In the above embodiment, the case of generating two sets of laser beams from a pair of semiconductor lasers has been described, but the present invention is not limited to this. For example, using calcite, two laser beams generated from one semiconductor laser are used.
It may be divided into books. Further, the present invention is not limited to the semiconductor laser, other light sources may be used, and various modifications can be made without departing from the scope described in the claims.

[0026]

As described above, according to the present invention, 2
The parallel light beams of the book are split into two sets of light beams in the X and Y directions by the beam splitter, and the light beams of the X direction set are used for shape measurement in the X axis direction. Since it is configured to be used for shape measurement in the Y-axis direction, shape measurement in the X and Y directions of the measured object can be performed without turning the sensor unit or the measured object.

[Brief description of drawings]

FIG. 1 is an overall configuration diagram showing an embodiment of an optical measuring device according to the present invention.

FIG. 2 is a plan view taken along the line AA of FIG.

FIG. 3 is a side view taken along the line BB of FIG.
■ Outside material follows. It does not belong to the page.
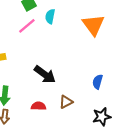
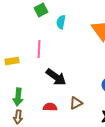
pink line: (27, 26) -> (39, 49), moved, turned -48

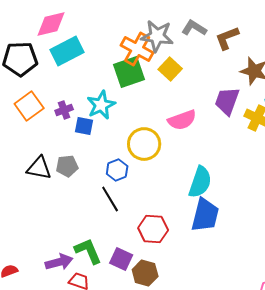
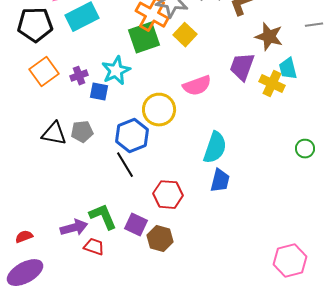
blue hexagon: (117, 170) -> (132, 136), size x1.5
blue trapezoid: (205, 215) -> (220, 181), size x0.7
FIG. 4 is a configuration diagram of a conventional optical measurement device.

[Explanation of symbols]

 10 Differential Auto Collimation Sensor Section 11a, 11b Semiconductor Laser 12 Beam Splitter 13 Polarization Beam Splitter 14,16 1/4 Wave Plate 15 Polarization Beam Splitter 17,20 Beam Vendor 18,21 Condenser Lens 19,22 Position Detector

Claims (1)

[Claims] 1. A light source that generates two parallel light beams, a beam splitter that splits the two light beams generated from the light source into two sets of light beams in an X direction and a Y direction, and the X direction. A first optical system for irradiating the object to be measured with the group of light beams, and first position detecting means for detecting an image formation position of the group of light beams in the X direction reflected by the object to be measured. , A second optical system for irradiating the object to be measured with the Y-direction set of light beams, and a second optical system for detecting an image-forming position of the Y-direction set of light beams reflected by the object to be measured. An optical measuring device comprising a position detecting means.